In 2012, Kovacevich said TARP was an "unmitigated disaster" and laid much of the blame for the financial crisis on "ineffective regulators."
"The decision by the U.S. Treasury and the Federal Reserve in October 2008 to make banks take TARP money even if they didn't want it was one of the worst economic decisions in the history of the United States," Kovacevich told his audience at the 2012 Stanford Institute for Economic Policy Research event.
Kovacevich criticized TARP, saying that it spooked the financial markets, tarnished the reputation of banks that did nothing wrong and sparked the biggest onslaught of new banking regulations in history.
"TARP contributed to an unnecessary panic in the marketplace," Kovacevich said. "The facts suggest that it was an unmitigated disaster that should never be repeated."
Apparently regulators on the other side of the table at that October 2008 meeting may have had their own criticisms of Kovacevich. Former FDIC Chairman Sheila Bair wrote in her book Bull by the Horns, that she considered Kovacevich rude and abrupt.

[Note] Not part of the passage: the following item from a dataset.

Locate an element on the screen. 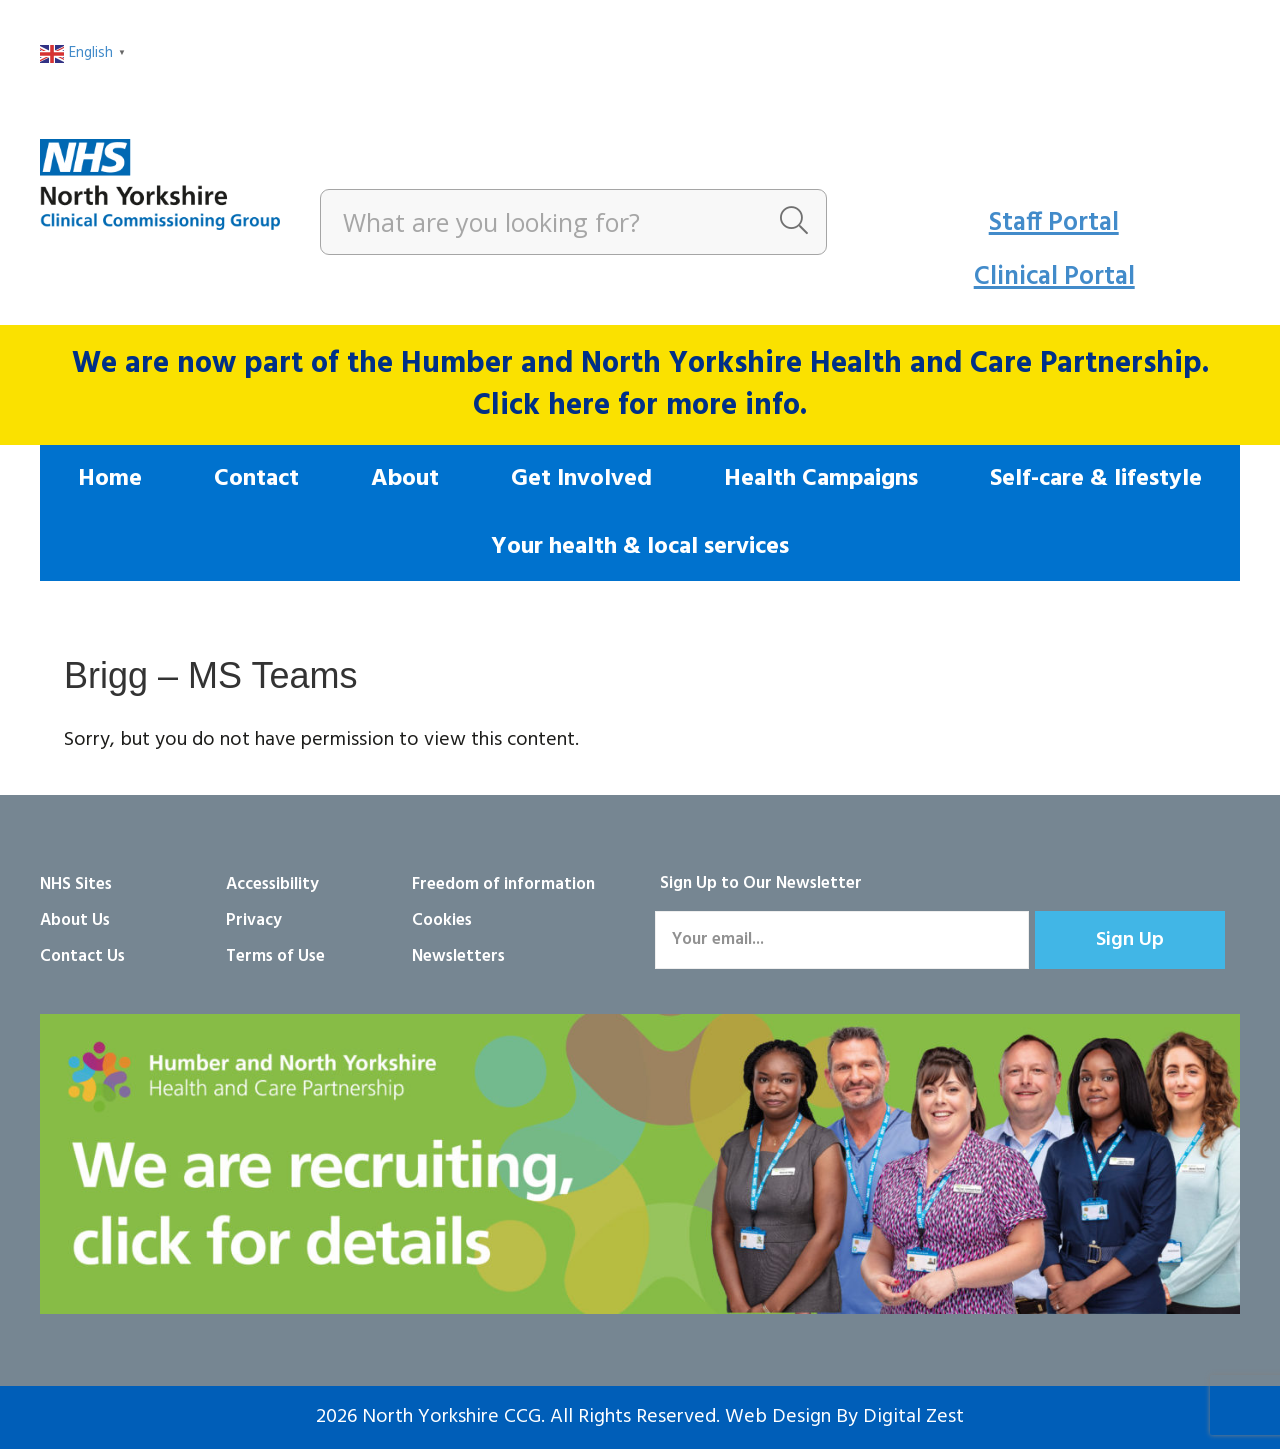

At the 2012 Stanford event, Kovacevich said some in his audience might ask, "Why didn't I just say no and not accept the TARP money?"
"As my comments were heading in that direction in the meeting, (Treasury Secretary) Hank Paulson turned to Fed Chairman Ben Bernanke sitting next to him and said, 'Your primary regulator is sitting right here. If you refuse to accept these funds, he will declare you "capital deficient" Monday morning,' " Kovacevich recalled. "'Is this America?' I asked myself.
"This was truly a 'Godfather moment.' They made us an offer we couldn't refuse," Kovacevich said, adding that he might have put up more of a fight if his bank wasn't trying to buy Charlotte-based Wachovia at the time. Kovacevich can take some satisfaction that his former employer has become the nation's most valuable bank by joining forces with Wachovia in 2008 and providing financial services to Main Street from coast to coast.
There might be some common ground for Bair and Kovacevich. Bair wrote about the TARP meeting in her book, saying: "Kovacevich complained, rightfully, that his bank didn't need $25 billion in capital. I was astonished when Hank shot back that his regulator might have something to say about whether Wells' capital was adequate if he didn't take the money."
Still, Kovacevich has little patience for today's conventional wisdom that praises TARP for saving the nation's economy. To that, Kovacevich said, "the spin never ends in Washington, D.C."
After he spoke that warm June day in 2012, I asked Kovacevich whether he was harboring political ambitions, perhaps eyeing the Treasury secretary's seat. He laughed.
Mark Calvey covers banking and finance for the San Francisco Business Times.